[Web-SIG] Python 3: Form data encoding issues in cgi and urllib modules

Wed Apr 15 23:23:59 CEST 2009

2009/4/16 Miles Kaufmann <milesck at umich.edu>:
> On Sat, Apr 11, 2009 at 8:48 PM, Miles Kaufmann wrote:
>> The first issue is that there doesn't seem to be a way to parse
>> x-www-form-urlencoded query strings in a character set other than
>> UTF-8, for example:
>>
>> 'premier=un&deuxi%E8me=deux' # latin-1
>>
>> The urllib.parse.unquote* functions take encoding and errors
>> parameters, but none of the higher-level ones.  The solution to me
>> seems to be that functions that build on top of
>> it--urllib.parse.parse*, cgi.parse*, and the cgi.FieldStorage
>> constructor--should grow encoding and errors parameters that they pass
>> through to the lower-level functions.
>>
>> The second issue is that the FieldStorage classes work with text input
>> streams.  However, with multipart/form-data posts, posted files aren't
>> necessarily in the same encoding as form fields, or may be binary and
>> not text at all.  I would suggest that FieldStorage should be changed
>> to take a binary input stream.
>>
>> [...]
>
> I'm not quite sure how to interpret the lack of response I've gotten
> on this topic.  Is it just that there's little interest in the cgi
> module?  Should I raise this issue on the python-dev list, or just
> open a bug report and start submitting patches?
>
> There's been a lot of discussion recently about bytes vs. str in email
> headers and WSGI environ variables, but I haven't been able to find a
> substantive discussion on this specific topic.  Here are some of the
> related quotes I've come across.
>
> Martin v. Löwis wrote [1]:
>> In a CGI application, you shouldn't be using sys.stdin or print().
>> Instead, you should be using sys.stdin.buffer (or sys.stdin.buffer.raw),
>> and sys.stdout.buffer.raw. A CGI script essentially does binary IO;
>> if you use TextIO, there likely will be bugs (e.g. if you have
>> attachments of type application/octet-stream).
>
> bobince wrote [2]:
>> Evan Fosmark wrote:
>>> bobince wrote:
>>>> So yeah, it's a bug in cgi.py, yet another victim of 2to3 conversion
>>>> that hasn't been fixed properly for the new string model. It should
>>>> be converting the incoming byte stream to characters before
>>>> passing them to urllib.
>>>>
>>>> Did I mention Python 3.0's libraries (especially web-related
>>>> ones) still being rather shonky? :-)
>>>
>>> Yeah.
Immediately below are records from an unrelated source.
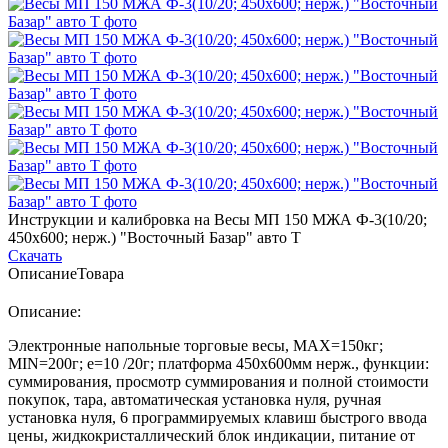
Инструкции и калибровка на Весы МП 150 МЖА Ф-3(10/20;
450х600; нерж.) "Восточный Базар" авто Т
Скачать
Описание
Товара
Описание:
Электронные напольные торговые весы, MAX=150кг;
MIN=200г; e=10 /20г; платформа 450х600мм нерж., функции:
суммирования, просмотр суммирования и полной стоимости
покупок, тара, автоматическая установка нуля, ручная
установка нуля, 6 программируемых клавиш быстрого ввода
цены, жидкокристаллический блок индикации, питание от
So far I've noticed huge problems with cgi, urllib, and
>>> wsgiref. I hope they get fixed soon. :(
>>
>> Indeed. Momentum in WEB-SIG seems to have ground to a halt; no-one
>> seems to want ownership of the issue. Very disappointing.
>
> There's also this bug report[3], but it doesn't directly propose the
> changes that I have.
>
> So: does anyone agree, or disagree, that cgi.FieldStorage should be
> changed to take byte streams, and many of the cgi and urllib.parse
> functions should become encoding-aware, preferably in time for Python
> 3.1?  The byte-stream change will break compatibility with with Python
> 3.0, but I strongly feel that treating POST data as text is wrong and
> should not continue to be supported.
>
> -Miles Kaufmann
>
> [1]: http://mail.python.org/pipermail/python-dev/2009-April/088727.html
> [2]: http://stackoverflow.com/questions/540342/python-3-0-urllib
> [3]: http://bugs.python.org/issue4953

Have you read:

  http://bugs.python.org/issue3300

This was referenced in a prior post here and is likely relevant. A lot
of the discussion for that was happening on developers list for Python
3.0.

Not sure why someone was taking issue with WEB-SIG list over cgi
FieldStorage issues as I don't recollect us having any substantive
discussion about it and any problems it has.

Graham